According to CMS IPPS data, METHODIST HOSPITAL STONE OAK's listed chargemaster rates average 11.7x the Medicare reimbursement amount across 124 procedures. Chargemaster rates are list prices and are not what most insured patients pay — actual costs depend on insurance negotiations and coverage terms.
What is the most expensive procedure at METHODIST HOSPITAL STONE OAK?

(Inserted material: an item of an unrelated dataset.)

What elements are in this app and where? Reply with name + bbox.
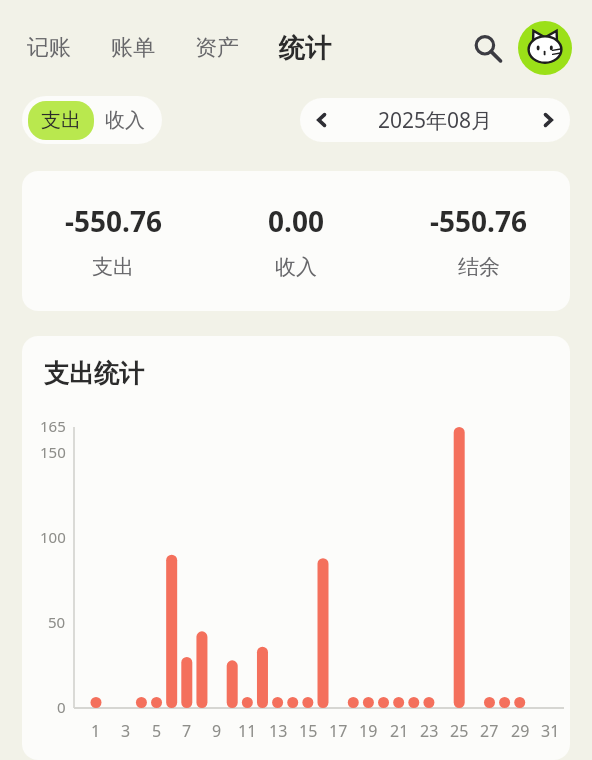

The procedure with the highest chargemaster-to-Medicare ratio at METHODIST HOSPITAL STONE OAK is PERCUTANEOUS CARDIOVASCULAR PROCEDURES WITH INTRALUMINAL DEVICE WITHOUT MCC (DRG 322), with a listed charge of $191,545 compared to Medicare reimbursement of $9,226 — a ratio of 20.8x. Source: CMS IPPS Provider Summary.
Is METHODIST HOSPITAL STONE OAK expensive compared to other TX hospitals?
METHODIST HOSPITAL STONE OAK's average chargemaster-to-Medicare ratio is 11.7x. Ratios vary significantly across TX hospitals. This ratio reflects listed chargemaster prices, not what patients actually pay. CMS quality ratings, which measure patient outcomes and experience, are separate from pricing data.
Where does the pricing data for METHODIST HOSPITAL STONE OAK come from?
All pricing data comes from the Centers for Medicare & Medicaid Services (CMS) Inpatient Prospective Payment System (IPPS) Provider Summary, published under federal price transparency law (45 CFR Part 180). This data is publicly available and updated annually.
How can I check if my bill from METHODIST HOSPITAL STONE OAK is correct?
You can upload your bill to BillRazor for a free comparison against publicly available Medicare reimbursement data. Our system analyzes every line item in 60 seconds. Research suggests 49-80% of hospital bills contain errors, including duplicate charges, incorrect procedure codes, and unbundling.
Does METHODIST HOSPITAL STONE OAK in SAN ANTONIO, TX accept Medicare?
METHODIST HOSPITAL STONE OAK is included in the CMS IPPS Provider Summary, which covers Medicare-participating hospitals. For specific coverage questions, contact METHODIST HOSPITAL STONE OAK directly or check with your insurance provider.
Data sourced from CMS IPPS Provider Summary, FY2024. All information is for educational purposes only.